Хлопнула дверь, а я все стояла и смотрела в темный прямоугольник окна, где отражалось мое новое одиночество: абажур над столом в мучной поземке, полуоткрытые дверцы кухонного шкафа, некрасивая полная женщина в халате обхватила себя руками. А очнулась лишь тогда, когда из духовки потянуло гарью. Молча вынула черный пирог. И почему-то расплакалась.

* * *

…В тот день все встали рано. Распахнулось со скрипом тугое окно в комнате Двинского, взлетели, забились на сквозняке белые занавески. Двинский брился тщательнее, чем обычно, долго жужжала электробритва. Следом наступил черед Алекс. Еще накануне пришла большая матовая коробка, из которой младшая дочь вытащила, подмигнув, чехол с завитком торчащей вешалки. За последний месяц Двинский несколько раз ездил на примерку в ателье, все члены семьи знали, что их ждет «явление народу», и все равно искренне ахнули, когда тот вышел к столу: идеально сидящий черный смокинг, кипенно-белая гофрированная рубашка, острый стоячий воротничок подпирает падающие щеки.

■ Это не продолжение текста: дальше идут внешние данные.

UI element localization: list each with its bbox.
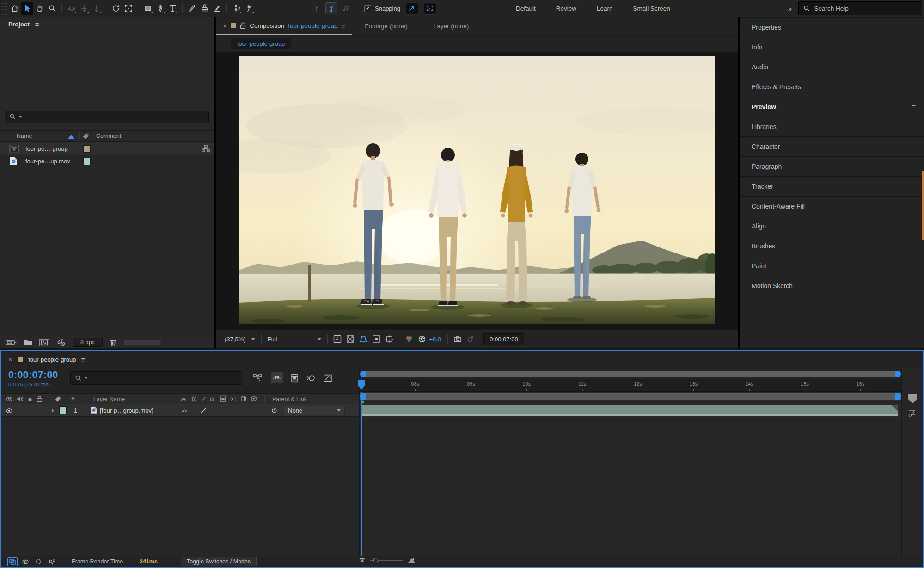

– Я похож на бульдога, – поморщился Двинский.

– На римского сенатора, – утешила его Анна.

Он и правда казался патрицием, аристократизм стиля подчеркивали две дочери, держащие его крепко под руку – каждая в ярких шелках (Валя – назло иль вправду, накануне простудилась и на церемонию вручения премии ехать отказалась). Платья сестер, одинакового покроя, струились античными же складками: одно ярко-малиновое, второе – ослепительная бирюза. Цель их была не подчеркнуть глаза или фигуру носительниц, а только оттенить будущего лауреата – благородство впитывающего свет густого черного – рядом с их отражающими свет переливами; твердо застывшая структура рядом с дышащим волнообразием. Обе дочери походили на яркие тропические цветы. Это был тройной эстетический удар под дых. В том же зеркале за спинами Двинских маячила и моя унылая особа в сером брючном костюме. На меня платья не шилось – да и с чего бы? В любом случае у Двинского было только две руки, под которые он мог взять лишь двух дочерей. Дело третьей было маленькое: незаметно прошмыгнуть в арьергарде. Я и старалась остаться невидимой – не то чтобы это оказалось слишком сложно. Шаг назад – и вот ты уже не входишь в кадр, а сидишь в одном ряду с будущим лауреатом, но вроде как не имеешь к нему никакого отношения: так, затесалась средь публики с интеллигентными лицами.